President Emmerson Mnangagwa was inaugurated on Sunday, after his was confirmed by the country’s constitutional court on Friday.

MDC Alliance leader Nelson Chamisa addresses the press on the Zimbabwe elections. Thomas Holder/EWN

JOHANNESBURG - Zimbabwe’s main opposition leader Nelson Chamisa has accused the electoral commission of lacking independence.

Chamisa is stinging from his party’s defeat at the polls.

“The first problem we must resolve in order for this country to move forward, is to return to legitimacy. Let the election be respected and let the will of the people be respected.”

President Emmerson Mnangagwa was inaugurated on Sunday. His election was confirmed by the country’s constitutional court on Friday.

Thousands of people, some bussed in from outside the capital, and foreign leaders were gathered at the country’s national stadium to witness the swearing-in of Mnangagwa, who just secured the 50% of votes he needed to avoid a runoff against Chamisa.

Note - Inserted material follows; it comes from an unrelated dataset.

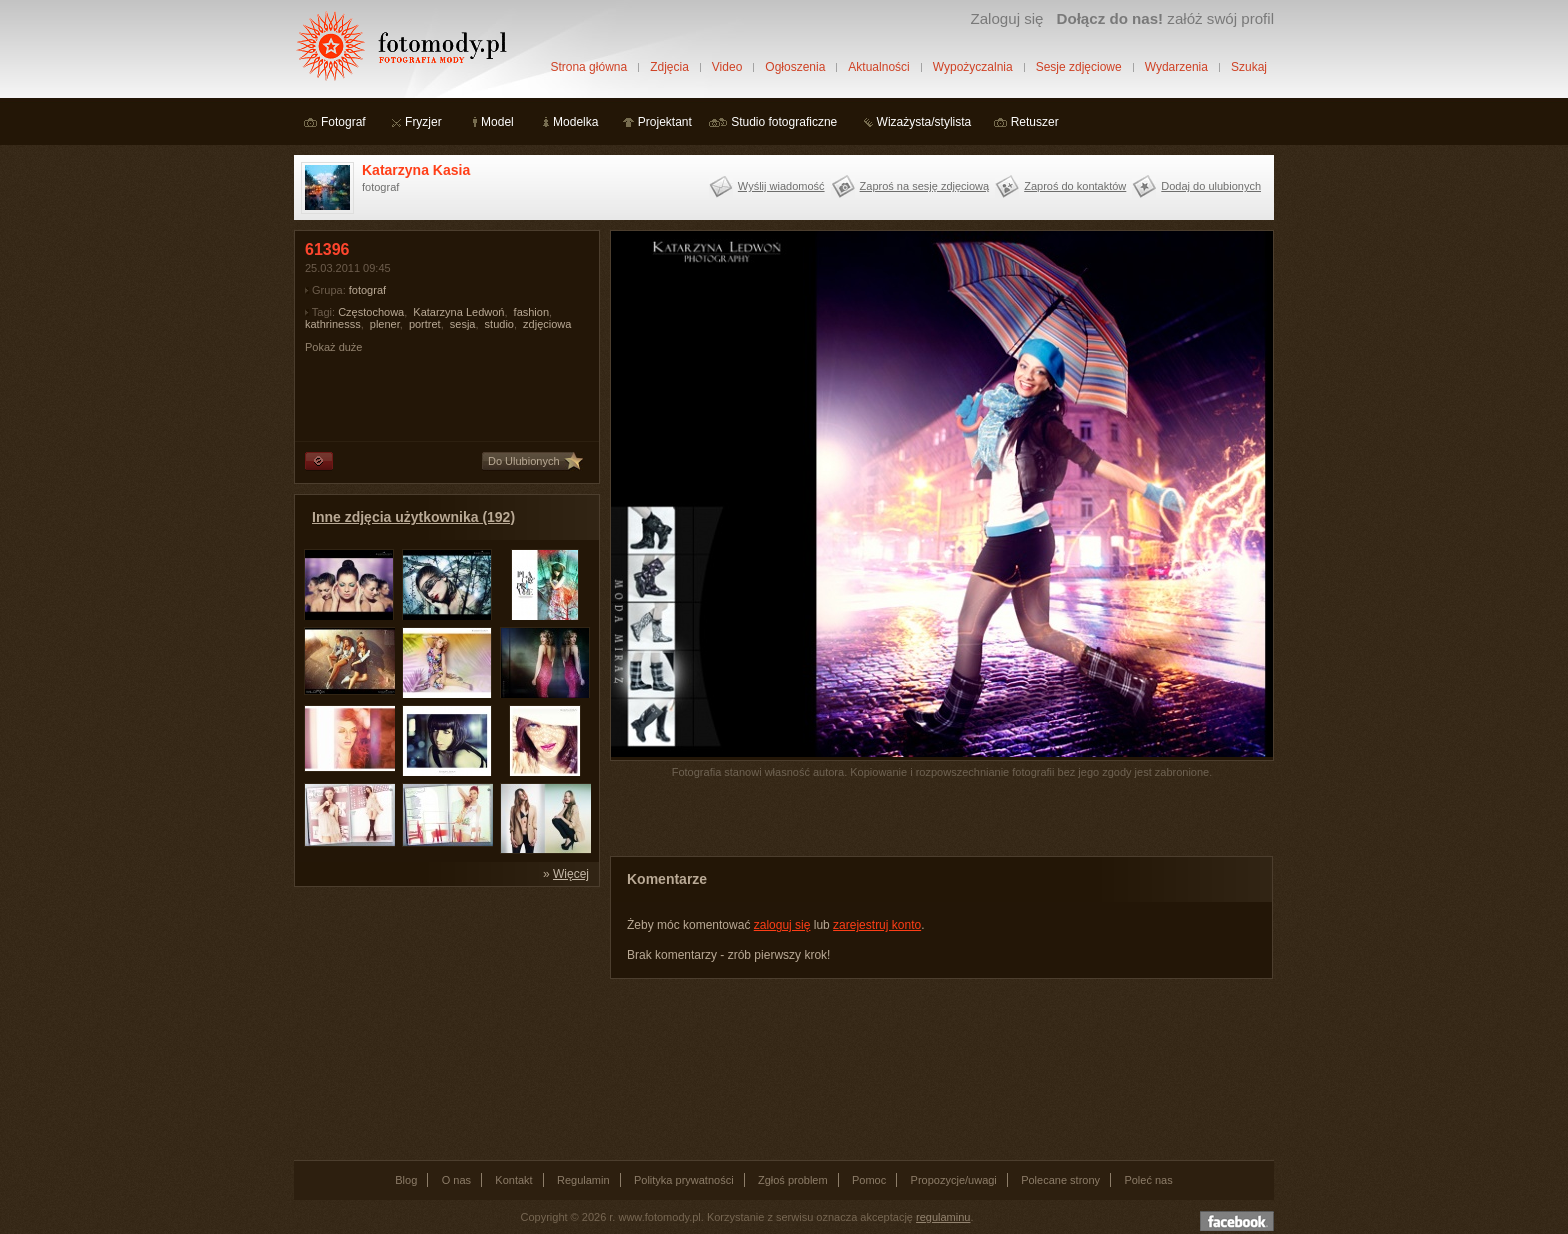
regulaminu (943, 1217)
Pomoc (869, 1180)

The election was touted as a crucial step toward shedding the pariah reputation Zimbabwe gained under Mnangagwa’s predecessor Robert Mugabe and securing international donor funding to revive a crippled economy.

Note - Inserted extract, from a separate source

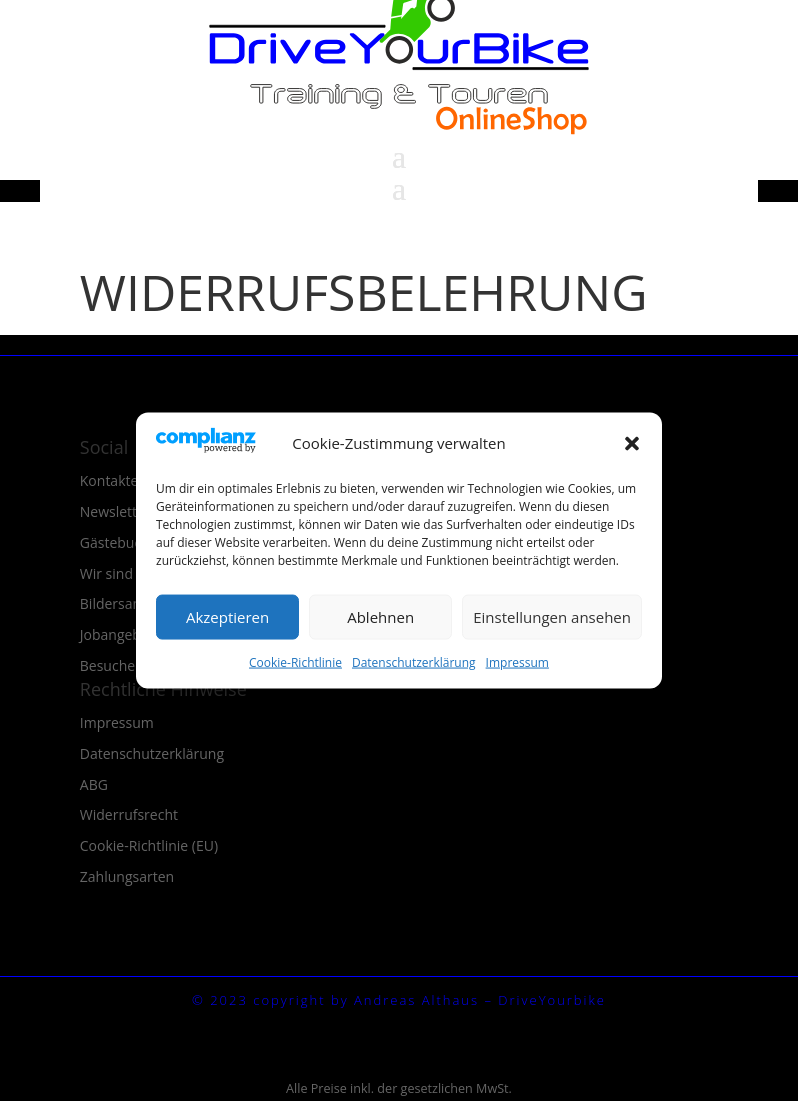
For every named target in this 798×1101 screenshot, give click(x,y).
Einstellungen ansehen (552, 617)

But hours before Mnangagwa’s inauguration, the International Republican Institute and National Democratic Institute said the country lacked a “tolerant democratic culture” in which political parties were treated equally and citizens allowed to vote freely.

The election was marred by procedural lapses and followed by an army crackdown against opposition supporters, undermining promises that Mnangagwa made during campaigning to break with the corruption and mismanagement that become endemic under Mugabe.

The crackdown, which left six people dead on 1 August, recalled the heavy-handed security tactics that marked the 37-year rule of Mugabe, who was removed in a coup in November.

The US observers also urged “all sides to rely on peaceful expression and to avoid acts or threats of retribution against political rivals following the Constitutional Court’s decision.”

Washington has maintained travel and financial sanctions on senior ruling party officials, including Mnangagwa, as well as some state-owned firms. Washington’s support is key if Zimbabwe is to get any funding from the International Monetary Fund.

The European Union, meanwhile, has progressively removed sanctions and they only remain in place on Mugabe and his wife Grace.